[PATCH] mm, oom: fix for hiding mm which is shared with kthread or global init

* [PATCH] mm, oom: fix for hiding mm which is shared with kthread or global init
@ 2016-07-16  5:30 Tetsuo Handa
  2016-07-18  7:18 ` Michal Hocko
  0 siblings, 1 reply; 9+ messages in thread
From: Tetsuo Handa @ 2016-07-16  5:30 UTC (permalink / raw)
  To: linux-mm, akpm
  Cc: Tetsuo Handa, Michal Hocko, Oleg Nesterov, Vladimir Davydov,
	David Rientjes

Patch "mm, oom: hide mm which is shared with kthread or global init" tried
to guarantee a forward progress for the OOM killer even when the selected
victim is sharing memory with a kernel thread or global init, but a race
scenario still remains because it did not add a call to exit_oom_victim()
in oom_kill_process() in order to avoid a problem which is already worked
around by commit 74070542099c66d8 ("oom, suspend: fix oom_reaper vs.
oom_killer_disable race").

The race scenario is that a !can_oom_reap TIF_MEMDIE thread becomes
the only user of that mm (i.e. mm->mm_users drops to 1) and is later
blocked for unbounded period at __mmput() from mmput() from
exit_mm() from do_exit() by hitting e.g.

  (1) First round of OOM killer invocation starts.
  (2) select_bad_process() chooses P1 as an OOM victim because
      oom_scan_process_thread() does not find existing victims.
  (3) oom_kill_process() sets TIF_MEMDIE on P1, but does not put P1 under
      the OOM reaper's supervision due to (p->flags & PF_KTHREAD) being
      true, and instead sets MMF_OOM_REAPED on the P1's mm.
  (4) First round of OOM killer invocation finishes.
  (5) P1 is unable to arrive at do_exit() due to being blocked at
      unkillable event waiting for somebody else's memory allocation.
  (6) Second round of OOM killer invocation starts.
  (7) select_bad_process() chooses P2 as an OOM victim because
      oom_scan_process_thread() finds P1's mm with MMF_OOM_REAPED set.
  (8) oom_kill_process() sets TIF_MEMDIE on P2 via mark_oom_victim(),
      and puts P2 under the OOM reaper's supervision due to
      (p->flags & PF_KTHREAD) being false.
  (9) Second round of OOM killer invocation finishes.
  (10) The OOM reaper reaps P2's mm, and sets MMF_OOM_REAPED to
       P2's mm, and clears TIF_MEMDIE from P2.
  (11) Regarding P1's mm, (p->flags & PF_KTHREAD) becomes false because
       somebody else's memory allocation succeeds and unuse_mm(P1->mm)
       is called.
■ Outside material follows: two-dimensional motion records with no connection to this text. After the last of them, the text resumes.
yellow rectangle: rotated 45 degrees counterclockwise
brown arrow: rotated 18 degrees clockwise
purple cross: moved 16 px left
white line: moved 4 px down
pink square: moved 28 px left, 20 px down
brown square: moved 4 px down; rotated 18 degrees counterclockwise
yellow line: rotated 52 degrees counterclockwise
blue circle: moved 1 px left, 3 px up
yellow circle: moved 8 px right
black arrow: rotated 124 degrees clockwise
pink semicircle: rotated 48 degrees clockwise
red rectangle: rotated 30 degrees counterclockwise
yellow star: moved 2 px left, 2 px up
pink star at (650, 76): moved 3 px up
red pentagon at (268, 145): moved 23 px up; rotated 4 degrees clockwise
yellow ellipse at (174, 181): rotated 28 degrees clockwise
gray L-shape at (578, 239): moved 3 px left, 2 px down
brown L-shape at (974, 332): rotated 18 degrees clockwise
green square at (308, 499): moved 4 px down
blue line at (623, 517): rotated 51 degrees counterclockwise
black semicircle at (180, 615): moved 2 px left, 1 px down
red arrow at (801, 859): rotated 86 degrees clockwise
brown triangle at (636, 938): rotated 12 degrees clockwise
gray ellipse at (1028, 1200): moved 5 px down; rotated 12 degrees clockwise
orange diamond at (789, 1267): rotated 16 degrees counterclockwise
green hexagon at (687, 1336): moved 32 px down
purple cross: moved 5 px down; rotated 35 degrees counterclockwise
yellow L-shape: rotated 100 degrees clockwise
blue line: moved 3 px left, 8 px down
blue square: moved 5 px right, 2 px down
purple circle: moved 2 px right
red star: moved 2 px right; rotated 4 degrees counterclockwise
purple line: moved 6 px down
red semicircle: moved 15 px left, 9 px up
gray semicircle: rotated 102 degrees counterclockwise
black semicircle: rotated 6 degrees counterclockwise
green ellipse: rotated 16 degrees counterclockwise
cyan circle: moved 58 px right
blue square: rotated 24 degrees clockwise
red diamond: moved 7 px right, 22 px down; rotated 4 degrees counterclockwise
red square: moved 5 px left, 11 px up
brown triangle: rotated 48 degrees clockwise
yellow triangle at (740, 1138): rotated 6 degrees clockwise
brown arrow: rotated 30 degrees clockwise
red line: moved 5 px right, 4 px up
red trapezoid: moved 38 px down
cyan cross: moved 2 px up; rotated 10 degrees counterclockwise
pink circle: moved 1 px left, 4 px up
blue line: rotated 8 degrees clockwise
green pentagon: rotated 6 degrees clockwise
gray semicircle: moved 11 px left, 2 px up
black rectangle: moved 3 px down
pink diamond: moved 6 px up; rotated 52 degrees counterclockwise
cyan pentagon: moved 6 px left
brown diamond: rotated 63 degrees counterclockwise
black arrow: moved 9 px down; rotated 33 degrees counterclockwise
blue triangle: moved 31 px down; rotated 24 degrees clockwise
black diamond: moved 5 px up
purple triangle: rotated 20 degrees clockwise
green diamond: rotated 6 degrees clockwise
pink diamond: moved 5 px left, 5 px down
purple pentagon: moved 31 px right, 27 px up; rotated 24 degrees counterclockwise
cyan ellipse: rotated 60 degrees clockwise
At this point P1 becomes the only user of P1->mm.
  (12) P1 arrives at do_exit() due to no longer being blocked at
       unkillable event waiting for somebody else's memory allocation.
  (13) P1 reaches P1->mm = NULL line in exit_mm() from do_exit().
  (14) P1 is blocked at __mmput().
  (15) Third round of OOM killer invocation starts.
  (16) select_bad_process() does not choose new OOM victim because
       oom_scan_process_thread() fails to find P1's mm while
       P1->signal->oom_victims > 0.
  (17) Third round of OOM killer invocation finishes.
  (18) OOM livelock happens because nobody will clear TIF_MEMDIE from
       P1 (and decrement P1->signal->oom_victims) while P1 is blocked
       at __mmput().

sequence, but the patch "mm, oom: hide mm which is shared with kthread
or global init" is failing to return OOM_SCAN_CONTINUE when we hit
atomic_read(&task->signal->oom_victims) != 0 &&
find_lock_task_mm(task) == NULL in oom_scan_process_thread().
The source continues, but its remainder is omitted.